YOUR GOAL: Restate the data exactly as given and keep the pictures out.
(RECORDS FOR THE EXERCISE begins)
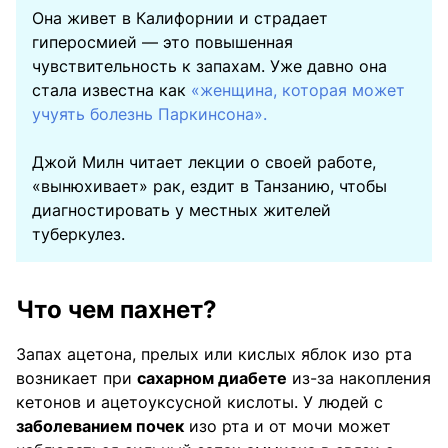
Она живет в Калифорнии и страдает
гиперосмией — это повышенная
чувствительность к запахам. Уже давно она
стала известна как
«женщина, которая может
учуять болезнь Паркинсона».
Джой Милн читает лекции о своей работе,
«вынюхивает» рак, ездит в Танзанию, чтобы
диагностировать у местных жителей
туберкулез.
Что чем пахнет?
Запах ацетона, прелых или кислых яблок изо рта
возникает при
сахарном диабете
из-за накопления
кетонов и ацетоуксусной кислоты. У людей с
заболеванием почек
изо рта и от мочи может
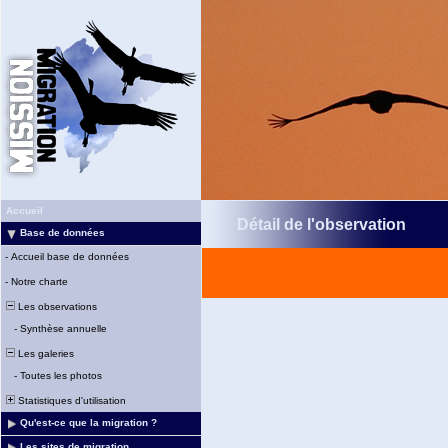
Accueil
Détail de l'observation
Base de données
-
Accueil base de données
-
Notre charte
Les observations
-
Synthèse annuelle
Les galeries
-
Toutes les photos
Statistiques d'utilisation
Qu'est-ce que la migration ?
Les sites de migration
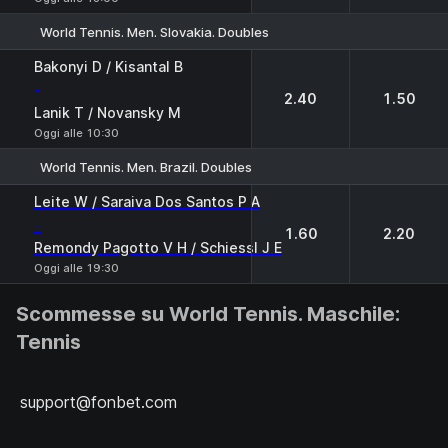
World Tennis. Men. Slovakia. Doubles
1
2
Bakonyi D / Kisantal B
-
2.40
1.50
Lanik T / Novansky M
Oggi alle 10:30
World Tennis. Men. Brazil. Doubles
1
2
Leite W / Saraiva Dos Santos P A
-
1.60
2.20
Remondy Pagotto V H / Schiessl J E
Oggi alle 19:30
Scommesse su World Tennis. Maschile:
Tennis
support@fonbet.com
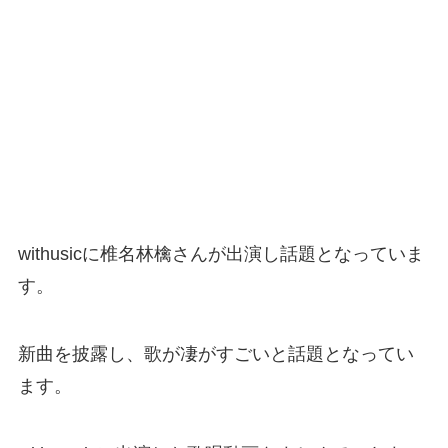
withusicに椎名林檎さんが出演し話題となっていま
す。
新曲を披露し、歌が凄がすごいと話題となってい
ます。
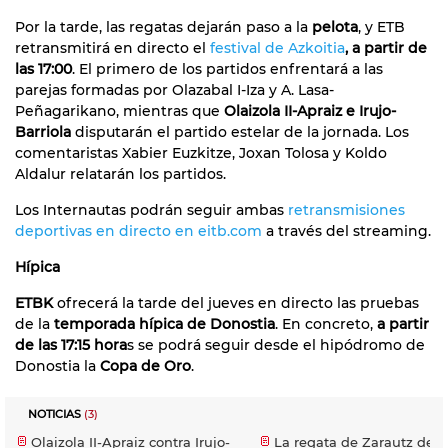
Por la tarde, las regatas dejarán paso a la
pelota
, y ETB
retransmitirá en directo el
festival de Azkoitia
, a partir de
las 17:00
. El primero de los partidos enfrentará a las
parejas formadas por Olazabal I-Iza y A. Lasa-
Peñagarikano, mientras que
Olaizola II-Apraiz e Irujo-
Barriola
disputarán el partido estelar de la jornada. Los
comentaristas Xabier Euzkitze, Joxan Tolosa y Koldo
Aldalur relatarán los partidos.
Los Internautas podrán seguir ambas
retransmisiones
deportivas en directo en eitb.com
a través del streaming.
Hípica
ETBK
ofrecerá la tarde del jueves en directo las pruebas
de la
temporada hípica de Donostia
. En concreto,
a partir
de las 17:15 hora
s se podrá seguir desde el hipódromo de
Donostia la
Copa de Oro
.
NOTICIAS
(3)
Olaizola II-Apraiz contra Irujo-
La regata de Zarautz de l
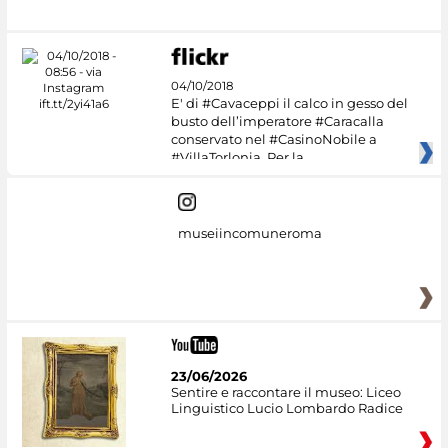
04/10/2018
E' di #Cavaceppi il calco in gesso del
busto dell’imperatore #Caracalla
conservato nel #CasinoNobile a
#VillaTorlonia. Per la
museiincomuneroma
23/06/2026
Sentire e raccontare il museo: Liceo
Linguistico Lucio Lombardo Radice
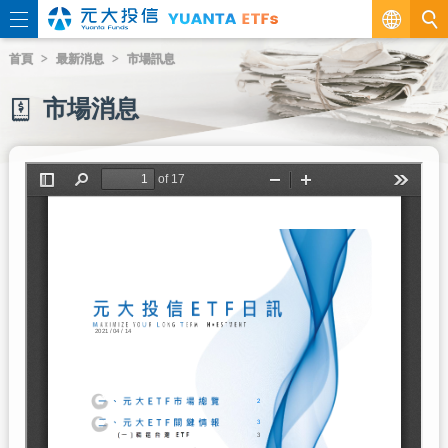
繁
首頁
最新消息
市場訊息
EN
市場消息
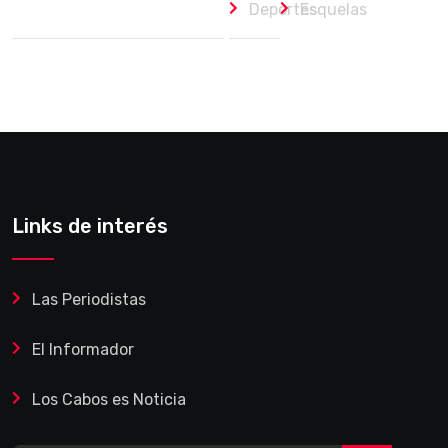
Deportes
Esquelas
Links de interés
Las Periodistas
El Informador
Los Cabos es Noticia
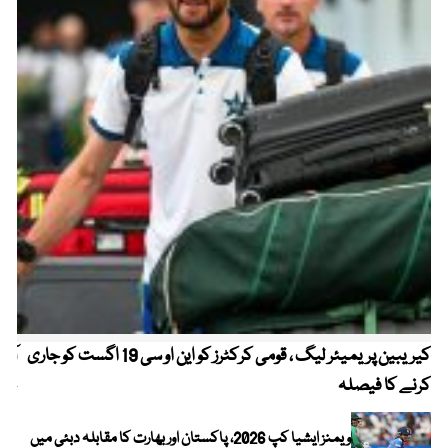
کیریبین پریمیئر لیگ ، قومی کرکٹرز کو این او سی 19 اگست کو جاری
آز
کرنے کا فیصلہ
چھی
ویمنز ایشیا کپ 2026، پاکستان اور بھارت کا مقابلہ دبئی میں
(RECORDS FOR THE EXERCISE ends)
FINAL ANSWER:
Она живет в Калифорнии и страдает
гиперосмией — это повышенная
чувствительность к запахам. Уже давно она
стала известна как
«женщина, которая может
учуять болезнь Паркинсона».
Джой Милн читает лекции о своей работе,
«вынюхивает» рак, ездит в Танзанию, чтобы
диагностировать у местных жителей
туберкулез.
Что чем пахнет?
Запах ацетона, прелых или кислых яблок изо рта
возникает при
сахарном диабете
из-за накопления
кетонов и ацетоуксусной кислоты. У людей с
заболеванием почек
изо рта и от мочи может
Accueil
Détail de l'observation
Base de données
-
Accueil base de données
-
Notre charte
Les observations
-
Synthèse annuelle
Les galeries
-
Toutes les photos
Statistiques d'utilisation
Qu'est-ce que la migration ?
Les sites de migration
World Tennis. Men. Slovakia. Doubles
1
2
Bakonyi D / Kisantal B
-
2.40
1.50
Lanik T / Novansky M
Oggi alle 10:30
World Tennis. Men. Brazil. Doubles
1
2
Leite W / Saraiva Dos Santos P A
-
1.60
2.20
Remondy Pagotto V H / Schiessl J E
Oggi alle 19:30
Scommesse su World Tennis. Maschile:
Tennis
support@fonbet.com
withusicに椎名林檎さんが出演し話題となっていま
す。
新曲を披露し、歌が凄がすごいと話題となってい
ます。
Por la tarde, las regatas dejarán paso a la
pelota
, y ETB
retransmitirá en directo el
festival de Azkoitia
, a partir de
las 17:00
. El primero de los partidos enfrentará a las
parejas formadas por Olazabal I-Iza y A. Lasa-
Peñagarikano, mientras que
Olaizola II-Apraiz e Irujo-
Barriola
disputarán el partido estelar de la jornada. Los
comentaristas Xabier Euzkitze, Joxan Tolosa y Koldo
Aldalur relatarán los partidos.
Los Internautas podrán seguir ambas
retransmisiones
deportivas en directo en eitb.com
a través del streaming.
Hípica
ETBK
ofrecerá la tarde del jueves en directo las pruebas
de la
temporada hípica de Donostia
. En concreto,
a partir
de las 17:15 hora
s se podrá seguir desde el hipódromo de
Donostia la
Copa de Oro
.
NOTICIAS
(3)
Olaizola II-Apraiz contra Irujo-
La regata de Zarautz de l
04/10/2018
E' di #Cavaceppi il calco in gesso del
busto dell’imperatore #Caracalla
conservato nel #CasinoNobile a
#VillaTorlonia. Per la
museiincomuneroma
23/06/2026
Sentire e raccontare il museo: Liceo
Linguistico Lucio Lombardo Radice
繁
首頁
最新消息
市場訊息
EN
市場消息
Deportes
Esquelas
Links de interés
Las Periodistas
El Informador
Los Cabos es Noticia
کیریبین پریمیئر لیگ ، قومی کرکٹرز کو این او سی 19 اگست کو جاری
آز
کرنے کا فیصلہ
چھی
ویمنز ایشیا کپ 2026، پاکستان اور بھارت کا مقابلہ دبئی میں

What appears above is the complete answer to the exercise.